A new grant program to help local entrepreneurs and small businesses in downtown Wilmington has started taking applications, according to an announcement Monday.
Wilmington Downtown Inc. (WDI) and the Longleaf Foundation revealed Re-3, a program that will award grants of up to $3,000 to help businesses add inventory, stay open and recover from the economic turmoil caused by the coronavirus pandemic, a news release stated.
Re-3 stands for restock, reopen and recover.
Like WDI’s OverFlo program in the aftermath of Hurricane Florence in 2018, Re-3 grants will be funded completely by private donations, according to the release.
“In challenging times like this, every dollar counts,” said WDI Chair Dane Scalise in the release. “WDI wants to leverage Longleaf Foundation’s generous gift to spur more donations to help downtown businesses and entrepreneurs. My company, Griffin-Estep Benefit Group, will be donating to this noble cause and I hope many others will join us.”
WDI president Ed Wolverton said that as of Monday afternoon, the program had raised $22,500 and officials hoped to raise more.
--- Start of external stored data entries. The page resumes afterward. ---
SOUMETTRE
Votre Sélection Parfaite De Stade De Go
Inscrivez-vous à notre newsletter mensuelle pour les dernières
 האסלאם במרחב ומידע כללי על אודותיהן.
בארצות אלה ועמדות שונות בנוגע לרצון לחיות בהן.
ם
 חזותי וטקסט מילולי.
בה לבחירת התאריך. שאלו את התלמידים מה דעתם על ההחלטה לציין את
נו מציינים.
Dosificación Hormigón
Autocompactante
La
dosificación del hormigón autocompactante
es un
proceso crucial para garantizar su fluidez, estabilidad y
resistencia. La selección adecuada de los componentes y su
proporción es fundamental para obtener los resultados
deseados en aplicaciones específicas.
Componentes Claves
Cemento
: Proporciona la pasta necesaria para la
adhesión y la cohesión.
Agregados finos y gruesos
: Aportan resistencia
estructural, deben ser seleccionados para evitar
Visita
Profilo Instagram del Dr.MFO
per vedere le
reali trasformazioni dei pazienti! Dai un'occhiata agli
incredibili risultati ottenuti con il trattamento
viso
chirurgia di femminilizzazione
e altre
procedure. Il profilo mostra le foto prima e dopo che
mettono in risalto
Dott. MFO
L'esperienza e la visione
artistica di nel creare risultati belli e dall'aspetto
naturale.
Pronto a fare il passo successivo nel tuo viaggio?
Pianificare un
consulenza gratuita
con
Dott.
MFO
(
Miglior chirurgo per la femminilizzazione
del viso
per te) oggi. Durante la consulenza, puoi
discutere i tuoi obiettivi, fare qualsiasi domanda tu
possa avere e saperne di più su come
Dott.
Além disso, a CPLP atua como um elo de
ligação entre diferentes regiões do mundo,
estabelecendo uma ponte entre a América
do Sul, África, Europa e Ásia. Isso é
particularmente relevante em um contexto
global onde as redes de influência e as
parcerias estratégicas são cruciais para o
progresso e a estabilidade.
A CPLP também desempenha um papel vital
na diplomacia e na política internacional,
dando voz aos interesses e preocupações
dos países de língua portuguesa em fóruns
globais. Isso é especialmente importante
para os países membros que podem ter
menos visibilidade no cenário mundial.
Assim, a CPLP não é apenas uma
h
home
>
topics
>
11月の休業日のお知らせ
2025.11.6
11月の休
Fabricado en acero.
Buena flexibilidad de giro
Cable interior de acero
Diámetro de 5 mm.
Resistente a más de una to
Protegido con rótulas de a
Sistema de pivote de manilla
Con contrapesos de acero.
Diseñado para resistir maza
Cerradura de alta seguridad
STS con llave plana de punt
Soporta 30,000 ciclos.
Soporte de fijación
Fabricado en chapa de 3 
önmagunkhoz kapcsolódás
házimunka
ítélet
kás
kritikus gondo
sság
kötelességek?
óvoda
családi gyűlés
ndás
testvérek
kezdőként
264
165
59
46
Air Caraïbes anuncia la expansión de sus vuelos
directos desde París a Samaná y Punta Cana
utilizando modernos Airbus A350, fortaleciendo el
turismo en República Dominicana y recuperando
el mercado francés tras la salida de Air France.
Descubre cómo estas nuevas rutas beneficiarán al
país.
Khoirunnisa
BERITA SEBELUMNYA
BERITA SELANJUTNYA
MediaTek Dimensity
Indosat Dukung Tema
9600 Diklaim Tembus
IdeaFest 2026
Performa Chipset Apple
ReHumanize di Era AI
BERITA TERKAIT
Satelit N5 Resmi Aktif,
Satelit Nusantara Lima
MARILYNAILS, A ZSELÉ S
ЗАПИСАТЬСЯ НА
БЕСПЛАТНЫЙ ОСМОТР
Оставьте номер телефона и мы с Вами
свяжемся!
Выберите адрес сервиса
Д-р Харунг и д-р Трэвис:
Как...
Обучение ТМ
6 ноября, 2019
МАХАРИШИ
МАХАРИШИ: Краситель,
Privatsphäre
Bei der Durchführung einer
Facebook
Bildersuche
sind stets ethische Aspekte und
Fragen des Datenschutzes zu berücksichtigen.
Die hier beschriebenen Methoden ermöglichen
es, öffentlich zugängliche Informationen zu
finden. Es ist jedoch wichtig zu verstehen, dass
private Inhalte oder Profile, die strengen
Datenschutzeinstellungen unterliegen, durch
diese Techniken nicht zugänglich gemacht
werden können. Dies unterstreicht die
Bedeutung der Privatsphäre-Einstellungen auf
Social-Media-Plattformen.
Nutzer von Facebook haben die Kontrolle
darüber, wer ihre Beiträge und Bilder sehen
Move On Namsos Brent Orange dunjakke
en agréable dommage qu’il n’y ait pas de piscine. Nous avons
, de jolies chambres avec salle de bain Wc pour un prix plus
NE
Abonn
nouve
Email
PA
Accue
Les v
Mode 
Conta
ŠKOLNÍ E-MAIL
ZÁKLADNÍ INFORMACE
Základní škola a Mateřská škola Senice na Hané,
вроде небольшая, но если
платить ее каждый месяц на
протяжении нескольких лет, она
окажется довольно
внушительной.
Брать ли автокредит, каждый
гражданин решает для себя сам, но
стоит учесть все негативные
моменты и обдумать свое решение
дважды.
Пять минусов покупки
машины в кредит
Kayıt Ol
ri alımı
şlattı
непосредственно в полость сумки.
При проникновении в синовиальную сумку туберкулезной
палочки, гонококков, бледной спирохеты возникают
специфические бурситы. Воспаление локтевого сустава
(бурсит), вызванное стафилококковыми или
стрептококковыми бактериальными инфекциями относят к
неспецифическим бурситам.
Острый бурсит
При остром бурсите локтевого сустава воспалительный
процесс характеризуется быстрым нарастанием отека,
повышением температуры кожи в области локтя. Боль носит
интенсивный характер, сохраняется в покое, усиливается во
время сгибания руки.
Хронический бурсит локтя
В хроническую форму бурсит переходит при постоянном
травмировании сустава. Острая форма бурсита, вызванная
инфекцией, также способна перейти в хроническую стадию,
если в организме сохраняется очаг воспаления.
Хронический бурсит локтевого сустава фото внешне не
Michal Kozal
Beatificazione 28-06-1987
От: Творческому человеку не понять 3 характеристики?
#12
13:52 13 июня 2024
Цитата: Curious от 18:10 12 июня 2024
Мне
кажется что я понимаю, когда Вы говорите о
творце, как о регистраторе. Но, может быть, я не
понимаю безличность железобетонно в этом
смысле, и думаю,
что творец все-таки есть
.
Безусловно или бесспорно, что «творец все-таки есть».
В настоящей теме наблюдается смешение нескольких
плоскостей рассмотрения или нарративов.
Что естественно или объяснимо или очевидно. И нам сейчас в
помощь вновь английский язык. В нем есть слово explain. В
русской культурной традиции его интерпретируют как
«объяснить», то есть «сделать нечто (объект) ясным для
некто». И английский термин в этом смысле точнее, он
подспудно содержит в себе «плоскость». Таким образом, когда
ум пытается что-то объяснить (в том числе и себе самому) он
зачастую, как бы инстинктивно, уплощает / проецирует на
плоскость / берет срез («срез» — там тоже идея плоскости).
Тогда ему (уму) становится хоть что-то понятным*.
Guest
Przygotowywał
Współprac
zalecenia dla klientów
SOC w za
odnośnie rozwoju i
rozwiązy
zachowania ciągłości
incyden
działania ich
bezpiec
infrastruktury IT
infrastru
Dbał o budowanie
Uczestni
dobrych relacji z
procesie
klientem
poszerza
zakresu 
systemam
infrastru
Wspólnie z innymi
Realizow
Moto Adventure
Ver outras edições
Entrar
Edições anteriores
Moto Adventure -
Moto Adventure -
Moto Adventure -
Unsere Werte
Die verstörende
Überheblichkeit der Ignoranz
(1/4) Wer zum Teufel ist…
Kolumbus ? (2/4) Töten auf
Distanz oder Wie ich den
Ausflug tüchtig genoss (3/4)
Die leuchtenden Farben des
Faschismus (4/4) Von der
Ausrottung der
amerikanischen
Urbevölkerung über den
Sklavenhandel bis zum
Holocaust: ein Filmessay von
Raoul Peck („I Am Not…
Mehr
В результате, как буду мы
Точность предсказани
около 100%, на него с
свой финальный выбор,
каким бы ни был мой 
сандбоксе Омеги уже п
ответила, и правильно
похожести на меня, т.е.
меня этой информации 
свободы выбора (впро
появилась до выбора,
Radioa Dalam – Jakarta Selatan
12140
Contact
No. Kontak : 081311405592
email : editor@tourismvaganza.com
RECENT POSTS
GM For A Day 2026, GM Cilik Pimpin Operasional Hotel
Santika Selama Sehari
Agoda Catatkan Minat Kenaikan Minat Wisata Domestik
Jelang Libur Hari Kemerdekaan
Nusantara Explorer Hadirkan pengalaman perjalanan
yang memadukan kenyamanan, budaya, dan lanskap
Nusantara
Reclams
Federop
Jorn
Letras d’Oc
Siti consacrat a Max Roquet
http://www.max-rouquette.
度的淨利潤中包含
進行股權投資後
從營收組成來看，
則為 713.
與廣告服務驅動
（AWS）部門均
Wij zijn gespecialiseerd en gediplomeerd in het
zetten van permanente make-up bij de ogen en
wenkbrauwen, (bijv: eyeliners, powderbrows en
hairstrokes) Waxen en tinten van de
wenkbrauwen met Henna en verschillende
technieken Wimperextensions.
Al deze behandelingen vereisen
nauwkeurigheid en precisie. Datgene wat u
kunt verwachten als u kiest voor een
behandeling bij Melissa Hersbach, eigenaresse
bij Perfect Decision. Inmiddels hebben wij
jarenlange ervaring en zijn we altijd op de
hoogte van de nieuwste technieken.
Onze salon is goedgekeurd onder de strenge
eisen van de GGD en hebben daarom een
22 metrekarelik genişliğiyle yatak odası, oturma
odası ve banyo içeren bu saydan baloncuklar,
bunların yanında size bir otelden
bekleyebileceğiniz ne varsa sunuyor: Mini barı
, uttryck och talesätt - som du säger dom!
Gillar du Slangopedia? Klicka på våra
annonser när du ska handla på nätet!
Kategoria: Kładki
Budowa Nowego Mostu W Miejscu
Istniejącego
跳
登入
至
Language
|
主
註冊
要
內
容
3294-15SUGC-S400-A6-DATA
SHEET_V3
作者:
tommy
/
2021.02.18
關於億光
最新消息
Downtown Wilmington has more than 875 businesses and 10,900 employees, the release stated. The Re-3 program is open to any business downtown and in the downtown sectors of Castle Street, the Soda Pop District, the Cargo District and the South Front District.
Funds can be used for a variety of business purposes. Program details and an application are available online
WDI will accept applications until 4 p.m. April 17, the release stated.
"This program is intended to be nimble and fast given the financial strain currently facing many small business owners. Therefore, award decisions will be made quickly, and grant funds will be released to recipients immediately," the release stated. "All awards are subject to available funding."
Businesses or individuals interested in supporting the Re-3 program should visit WDI's website
or call 763-7349 for more information.
“WDI is excited to be part of this collaboration to help lead recovery efforts in downtown and across the community,” Wolverton said in the release. “Many people are hurting, and this will provide another meaningful way for our community to move forward.”